Phenotype of DCs treated with anticancer chemotherapeutic agents. Immature DCs were generated from the bone marrow hematopoietic precursors in cultures supplemented with GM-CSF and IL-4 as described in Materials and Methods. Chemotherapeutic agents were added on day 1 for 48 h in indicated concentrations. Treatment with medium served as a control. DCs were harvested and analyzed on day 6 by FASCan. The percentage of CD11c⁺MHC class II⁺ (A) and CD11c⁺CD86⁺ (B) DCs are shown. The data shown are representative of three independent experiments.

FIGURE 4

Regulation of IL-12 expression in DCs by chemotherapeutic drugs.
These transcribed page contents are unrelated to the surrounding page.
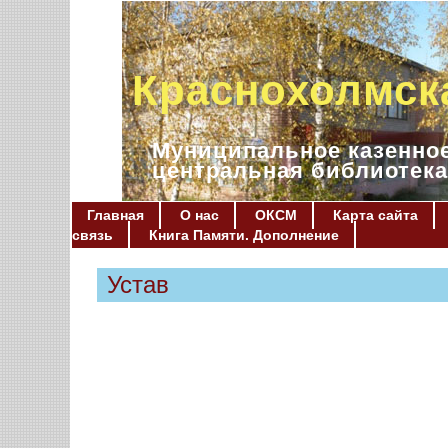
Краснохолмск
Муниципальное казенное
центральная библиотека
Главная
О нас
ОКСМ
Карта сайта
связь
Книга Памяти. Дополнение
Устав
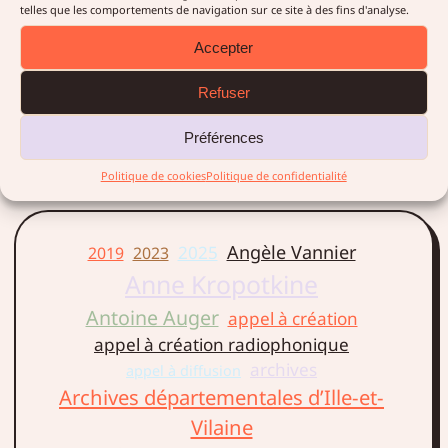
contenus de l’exposition
telles que les comportements de navigation sur ce site à des fins d'analyse.
sonore « Détours aux tours »
Accepter
qui s’est tenue d’avril à
octobre 2019 au château de
Refuser
la Hunaudaye
Préférences
LIRE LA SUITE →
Politique de cookies
Politique de confidentialité
Angèle Vannier
2025
2019
2023
Anne Kropotkine
Antoine Auger
appel à création
appel à création radiophonique
archives
appel à diffusion
Archives départementales d’Ille-et-
Vilaine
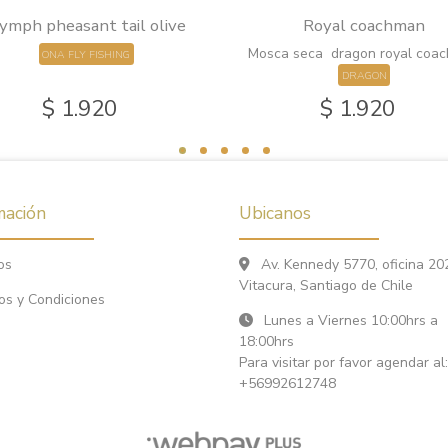
ymph pheasant tail olive
Royal coachman
Mosca seca dragon royal coa
ONA FLY FISHING
DRAGON
$ 1.920
$ 1.920
mación
Ubicanos
os
Av. Kennedy 5770, oficina 20
Vitacura, Santiago de Chile
os y Condiciones
Lunes a Viernes 10:00hrs a
18:00hrs
Para visitar por favor agendar al:
+56992612748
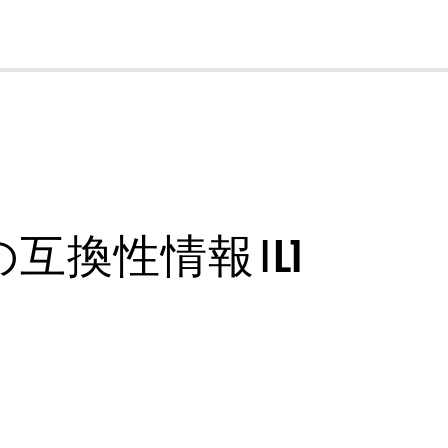
cl
性情報 | L1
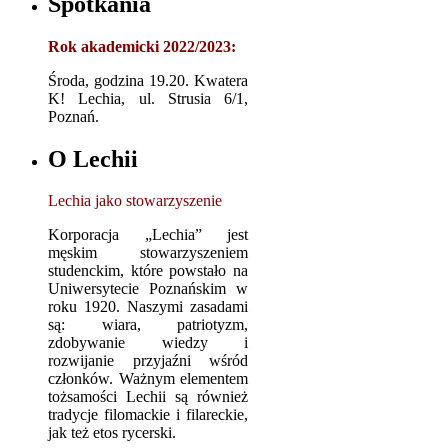
Spotkania
Rok akademicki 2022/2023:
Środa, godzina 19.20. Kwatera
K! Lechia, ul. Strusia 6/1,
Poznań.
O Lechii
Lechia jako stowarzyszenie
Korporacja „Lechia” jest
męskim stowarzyszeniem
studenckim, które powstało na
Uniwersytecie Poznańskim w
roku 1920. Naszymi zasadami
są: wiara, patriotyzm,
zdobywanie wiedzy i
rozwijanie przyjaźni wśród
członków. Ważnym elementem
tożsamości Lechii są również
tradycje filomackie i filareckie,
jak też etos rycerski.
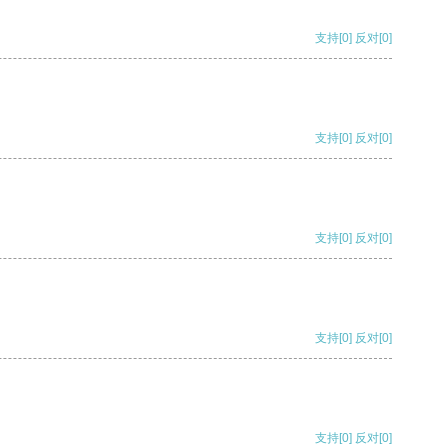
支持
[0]
反对
[0]
支持
[0]
反对
[0]
支持
[0]
反对
[0]
支持
[0]
反对
[0]
支持
[0]
反对
[0]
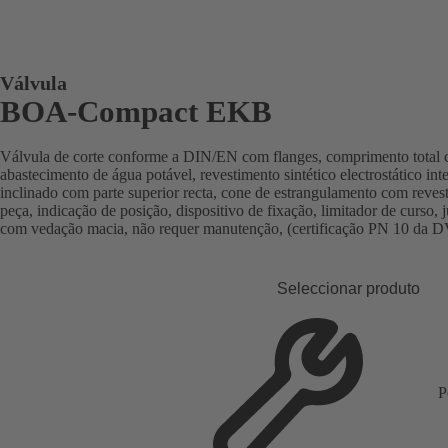
Válvula
BOA-Compact EKB
Válvula de corte conforme a DIN/EN com flanges, comprimento total 
abastecimento de água potável, revestimento sintético electrostático inte
inclinado com parte superior recta, cone de estrangulamento com re
peça, indicação de posição, dispositivo de fixação, limitador de curso, 
com vedação macia, não requer manutenção, (certificação PN 10 da
Seleccionar produto
P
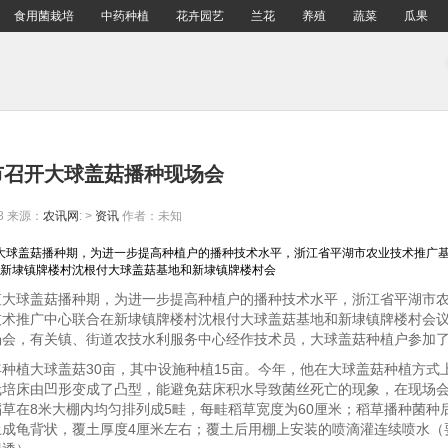
食用菌栽培
中药种植
花卉园艺
兰花
养殖
蔬菜
瓜果
市召开大球盖菇播种现场会
8
来源：
农讯网
: >
资讯
作者：未知
值大球盖菇播种期，为进一步提高种植户的播种技术水平，浙江省平湖市农业技术推广
新埭镇牌楼村沈根付大球盖菇基地和新埭镇牌楼村会
球盖菇播种期，为进一步提高种植户的播种技术水平，浙江省平湖市农
技术推广中心联合在新埭镇牌楼村沈根付大球盖菇基地和新埭镇牌楼村会
场会，有关镇、街道农技水利服务中心经作技术员，大球盖菇种植户参加
植大球盖菇30亩，其中设施种植15亩。今年，他在大球盖菇种植方式
栽培床由凹形变成了凸型，能避免菇床积水导致菌丝死亡的现象，在现场
草在8米大棚内均匀排列成5畦，每畦稻草宽度为60厘米；稻草播种菌种
土成龟背状，覆土厚度4厘米左右；覆土后用棚上安装的喷滴灌连续喷水（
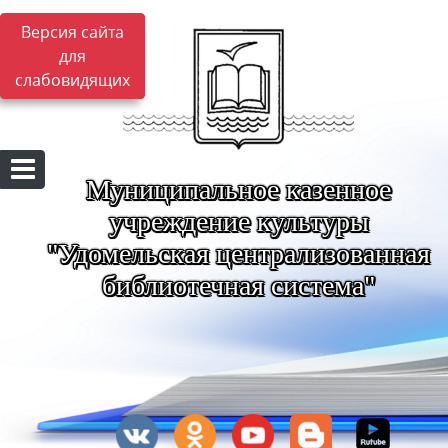
Версия сайта
для
слабовидящих
Муниципальное казенное
учреждение культуры
"Удомельская централизованная
библиотечная система"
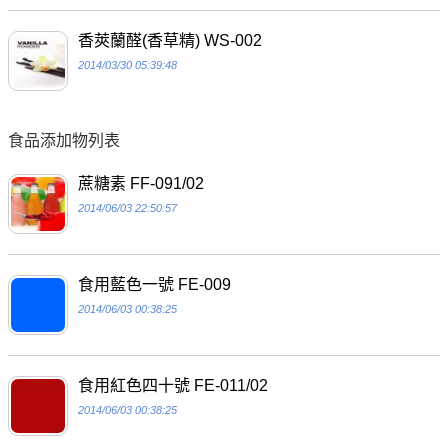
香莢蘭醛(香草精) WS-002
2014/03/30 05:39:48
食品添加物列表
蔗糖素 FF-091/02
2014/06/03 22:50:57
食用藍色一號 FE-009
2014/06/03 00:38:25
食用紅色四十號 FE-011/02
2014/06/03 00:38:25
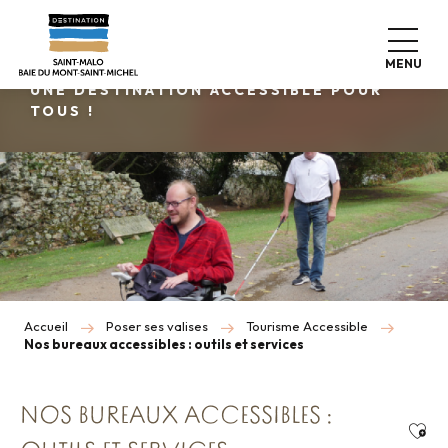
Aller
au
NOS BUREAUX ACCESSIBLES
contenu
MENU
principal
UNE DESTINATION ACCESSIBLE POUR
TOUS !
Accueil
Poser ses valises
Tourisme Accessible
Nos bureaux accessibles : outils et services
NOS BUREAUX ACCESSIBLES :
Ajou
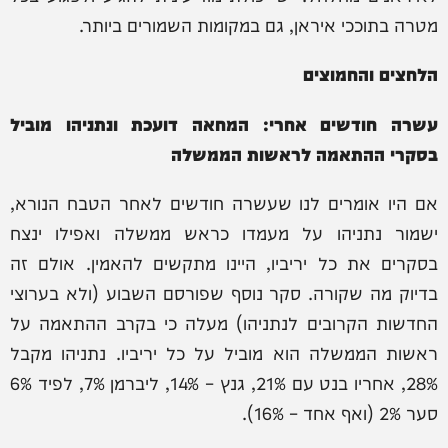
מטרה בתוככי איראן, גם במקומות השמורים ביותר.
הלחצים והחמוצים
עשרה חודשים אחרי: המחאה דועכת ונתניהו מוביל
בסקרי ההתאמה לראשות הממשלה
אם היו אומרים לנו שעשרה חודשים לאחר הטבח הנורא,
ישמור נתניהו על מעמדו כראש ממשלה ואפילו ינצח
בסקרים את כל יריביו, היינו מתקשים להאמין. אולם זה
בדיוק מה שקורה. סקר נוסף שפורסם השבוע (ולא בערוצי
החדשות הקרובים לנתניהו) מעלה כי בקרב ההתאמה על
ראשות הממשלה הוא מוביל על כל יריביו. נתניהו מקבל
28%, אחריו בנט עם 21%, גנץ – 14%, ליברמן 7%, לפיד 6%
סער 2% (ואף אחד – 16%).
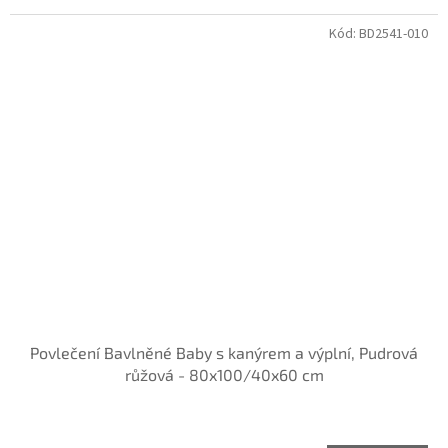
Kód:
BD2541-010
Povlečení Bavlněné Baby s kanýrem a výplní, Pudrová
růžová - 80x100/40x60 cm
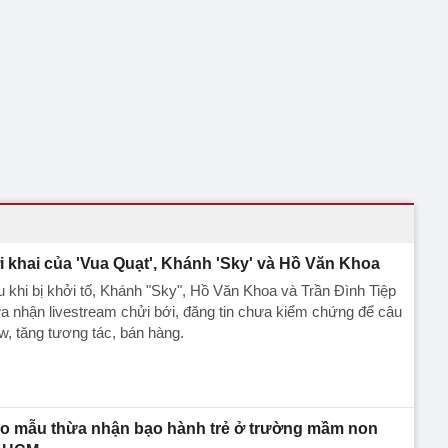
i khai của 'Vua Quạt', Khánh 'Sky' và Hồ Văn Khoa
 khi bị khởi tố, Khánh "Sky", Hồ Văn Khoa và Trần Đình Tiệp
a nhận livestream chửi bới, đăng tin chưa kiểm chứng để câu
w, tăng tương tác, bán hàng.
o mẫu thừa nhận bạo hành trẻ ở trường mầm non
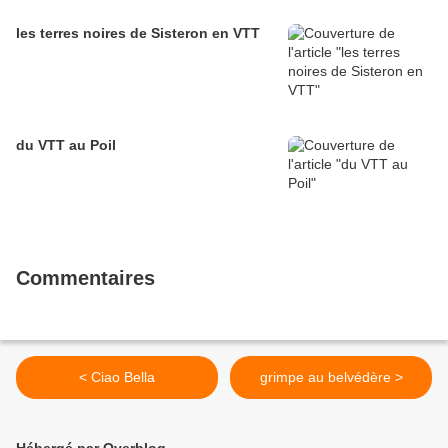
les terres noires de Sisteron en VTT
du VTT au Poil
Commentaires
< Ciao Bella
grimpe au belvédère >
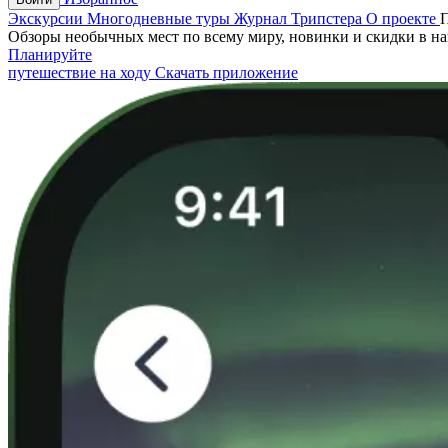
Экскурсии
Многодневные туры
Журнал Трипстера
О проекте
Обзоры необычных мест по всему миру, новинки и скидки в н
Планируйте
путешествие на ходу
Скачать приложение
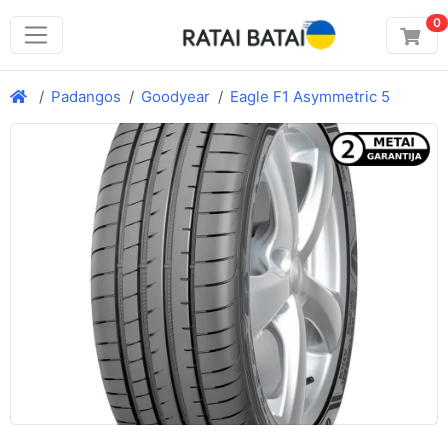
0
Padangos
Goodyear
Eagle F1 Asymmetric 5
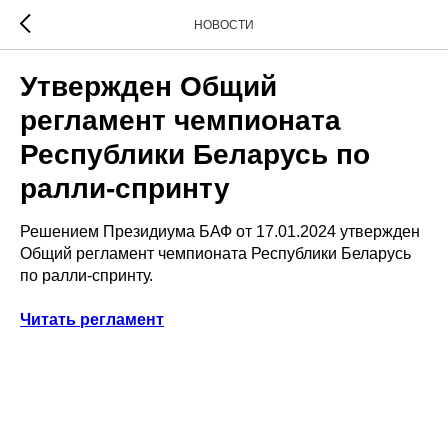
НОВОСТИ
Утвержден Общий
регламент чемпионата
Республики Беларусь по
ралли-спринту
Решением Президиума БАФ от 17.01.2024 утвержден
Общий регламент чемпионата Республики Беларусь
по ралли-спринту.
Читать регламент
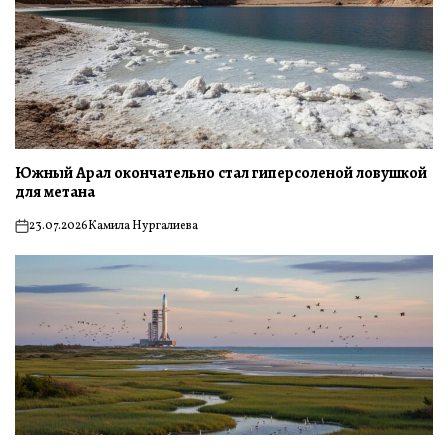
Южный Арал окончательно стал гиперсоленой ловушкой
для метана
23.07.2026
Камила Нургалиева
on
DCs were differentiated from the bone marrow hematopoietic precursors in cultures supplemented with GM-CSF and IL-4 and treated with indicated concentrations of cytotoxic drugs for 48 h. DCs were collected on day 6 and intracellular staining for IL-12 was performed without any additional DC activators as described in Materials and Methods. The results are expressed as MFI. The data shown are the means ± SEM of three independent experiments. Control, nontreated DC; *, p < 0.05 vs control, ANOVA.

FIGURE 5

IL-12 mediates chemotherapy-induced up-regulation of OVA Ag presentation by DCs. Bone marrow hematopoietic precursors were isolated from IL-12 knockout and control wild-type mice and treated with chemotherapeutics on day 1 for 48 h. Day 6 DCs were washed, pulsed with OVA (1 mg/ml, overnight), and cultured with B3Z CD8⁺ T cell clone specific for the H-2K^b-restricted SIINFEKL peptide. Production of IL-2 by T cells, which reflects T cell activation, was assessed by ELISA. The levels of OVA presentation by DCs from wild-type and IL-12 knockout mice after pretreatment with chemotherapeutic agents were compared. The data are presented as the percentage of activation or inhibition of OVA presentation by chemotherapeutic agent-treated DCs relative to control untreated DCs. The results of one representative experiment out of three independent experiments are shown; *, p < 0.05 wild type vs IL-12 knockout (one-way ANOVA, n = 3).